3. ODs with the lowest cost

To derive the ODs, we assume that the association parameters in the correlation structure are known or can be estimated based on routinely collected data. Methods and examples for obtaining intraclass correlation coefficient (ICC) estimates in LCRTs have been discussed in detail elsewhere.¹⁴ Based on marginal models estimated by GEE, previous researchers have shown that $\frac{\hat{β}}{\sqrt{V a r (\hat{β})}}$ is approximately normally distributed in CRTs when the number of clusters is sufficiently large.^8,9,19 It is noteworthy to mention that asymptotic normality may not work when the number of clusters is small. Using the ETE variance, the required sample size can be calculated to meet a certain power requirement, e.g., 80%, at a specific type I error rate, e.g., 5%. We will assume a type I error of 5% in all remaining examples. If the cluster-period size $n$ is known, then the number of clusters $m$ can be calculated based on the ETE variance for a pre-determined number of time-periods $T$ . Similarly, when the number of clusters $m$ is known, the cluster-period size $n$ can be similarly calculated. Of note, Hemming et al. showed that the desired power may not be achieved in the latter scenario.⁴¹

Following the cost-efficiency framework in Liu and Li,¹⁴ we assume that the cost per cluster recruitment is $c$ currency units (e.g., $US), the cost per participant enrollment is $s$ currency units, and the cost per outcome measurement is $e$ currency units. Thus, the total cost is calculated as $T C = m (c + s n + e T n)$ in closed-cohort trials and $T C = m [c + (s + e) T n]$ in repeated cross-sectional trials.

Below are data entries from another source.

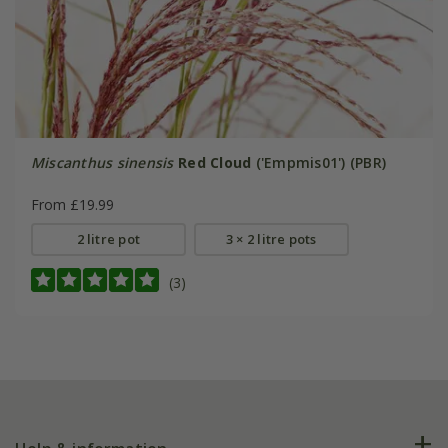
Miscanthus sinensis
Red Cloud
('Empmis01') (PBR)
From £19.99
2 litre pot
3 × 2 litre pots
(3)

We refer to the enrollment feasibility of a cluster-period size, e.g., $(2, n_{m a x})$ and number of clusters, e.g., $(2, m_{m a x})$ , as the design space. We define the OD as the design within the design space with:

the lowest cost in the design space that obtains a desired level of power, e.g., 80%; or
the lowest ETE variance, equivalent to the highest power, in the design space given a fixed budget.^26,42–44

In the next sub-sections, we present a general algorithm for identifying the OD with the lowest cost per trial design. We also determine the optimal number of treatment sequences $L$ in SW-CRTs, and then we use this value to identify the OD for all six study designs of interest.

3.1. OD algorithms with the lowest cost for LCRTs

First, the OD algorithm for closed-cohort PA-LCRTs is proposed as follows:

Step 1. Specify desired levels of type I error and power, and the design space $(2, n_{m a x})$ and $(2, m_{m a x})$ .

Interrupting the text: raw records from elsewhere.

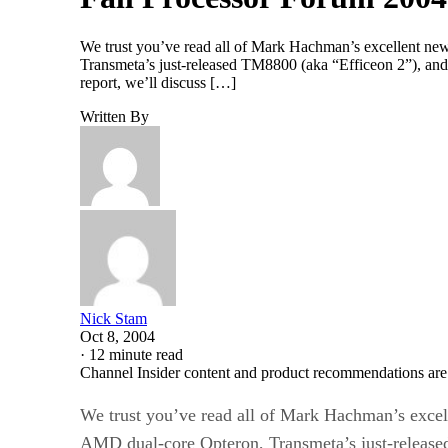
We trust you’ve read all of Mark Hachman’s excellent ne
Transmeta’s just-released TM8800 (aka “Efficeon 2”), an
report, we’ll discuss […]
Written By
Nick Stam
Oct 8, 2004
·
12 minute read
Channel Insider content and product recommendations are
We trust you’ve read all of Mark Hachman’s excel
AMD dual-core Opteron, Transmeta’s just-release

Step 2. For each integer value of $n$ in the design space,

calculate eigenvalues, $λ_{1}, λ_{2}, λ_{3}, λ_{4}$ and check the minimum $min \{λ_{1}, λ_{2}, λ_{3}, λ_{4}\} > 0,$ where $λ_{1} = 1 - α_{0} + α_{1} - α_{2}$ , $λ_{2} = 1 - α_{0} - (T - 1) (α_{1} - α_{2})$ , $λ_{3} = 1 + (n - 1) (α_{0} - α_{1}) - α_{2}$ , $λ_{4} = 1 + (n - 1) α_{0} + (T - 1) (n - 1) α_{1} + (T - 1) α_{2};$
calculate the smallest $m$ to obtain the desired level of power at the given type I error using the variance (1.1) and check that $m \leq m_{m a x};$
if conditions 1) and 2) are satisfied, calculate the total cost as $m (c + s n + e T n)$ .

Step 3. Select the design with the smallest total cost in the design space, $\{n_{O D}, m_{O D}\}$ .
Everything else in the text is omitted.